A Senate subcommittee hearing on debt collection laws Wednesday yielded little in the way of new information. But the questions posed to the panelists could indicate the direction one Senator is leaning in considering how to amend the Fair Debt Collection Practices Act (FDCPA).
The hearing, before the Senate Banking Committee’s Subcommittee on Financial Institutions and Consumer Protection, was attended mostly by only one Senator: Sherrod Brown (D-Ohio) who organized the session. Sen. Pat Tommey (R-Pa.) joined Brown briefly to ask a question.
The panel consisted of Corey Stone of the Consumer Financial Protection Bureau (CFPB) and Reilly Dolan of the Federal Trade Commission (FTC). In prepared remarks, both outlined their agencies’ powers and previous actions with regard to debt collection and provided a general landscape for the ARM legal and regulatory environment.

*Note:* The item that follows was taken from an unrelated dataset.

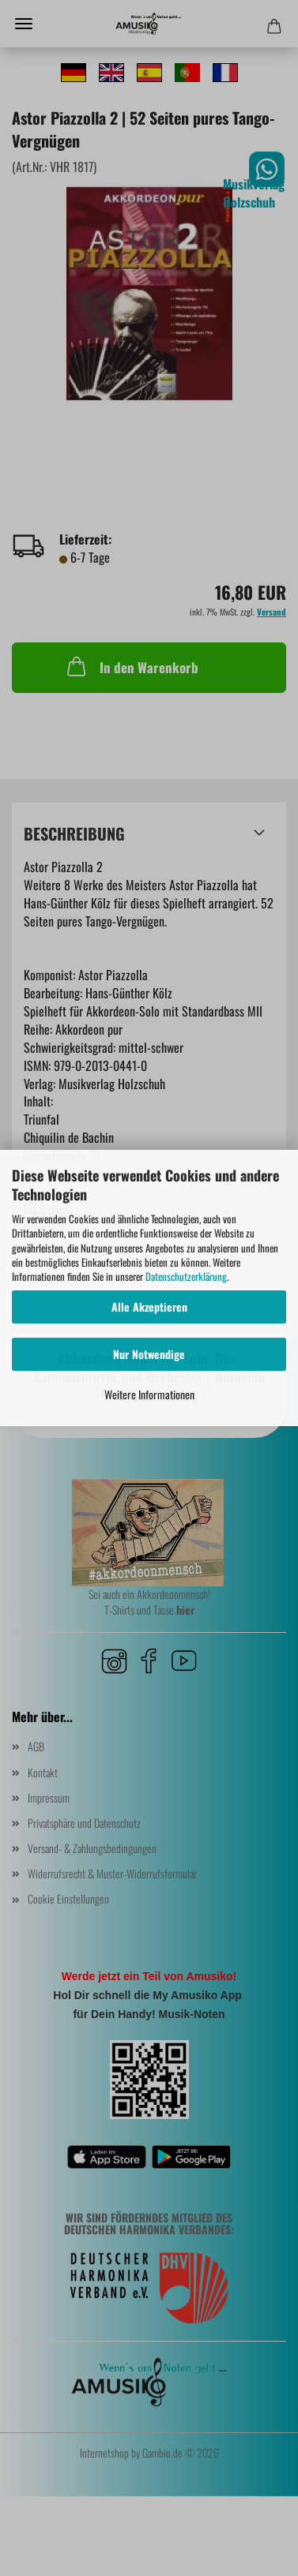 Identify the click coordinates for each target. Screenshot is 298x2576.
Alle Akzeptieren (149, 1306)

Interestingly, Stone noted that private sector financial products – like credit cards — have fallen behind other types of debt – specifically medical and student loans — as the primary focus for debt collection agencies.
In questions directed to the two regulators, Senator Brown seemed particularly interested in the idea of data exchange standards for charged-off account assignments and sales, the primary topic of the FTC/CFPB joint workshop last month. Brown also asked a very pointed question about the legality of collecting on time-barred debt. Stone noted that it is legal to ask for the money, but the FDCPA prohibits collectors from suing or threatening to sue on out-of-statute accounts.
Although FDCPA reform was not stated as the explicit purpose of the hearing, Stone noted in his prepared remarks that the law was very old and needed an update. Brown had also previously mentioned that hearings were needed to explore FDCPA reform.
Brown, chairman of the subcommittee, also last month sent a formal letter to CFPB Director Richard Cordray urging the federal watchdog to issue rules and regulations to tighten oversight of the debt collection industry.
That rulemaking authority was the focus of Toomey’s only question to the CFPB’s Stone Wednesday. He wanted to know why the CFPB was issuing bulletins rather than writing rules for debt collection practices. Stone noted in the case of the debt collection bulletins, the primary purpose was to formally explain that the practices outlawed by the FDCPA also apply to creditors.
The hearing is the first in a two-hearing series on debt collection laws. The second session will be held in September. At that hearing, other stakeholders and industry representatives will be called on to testify.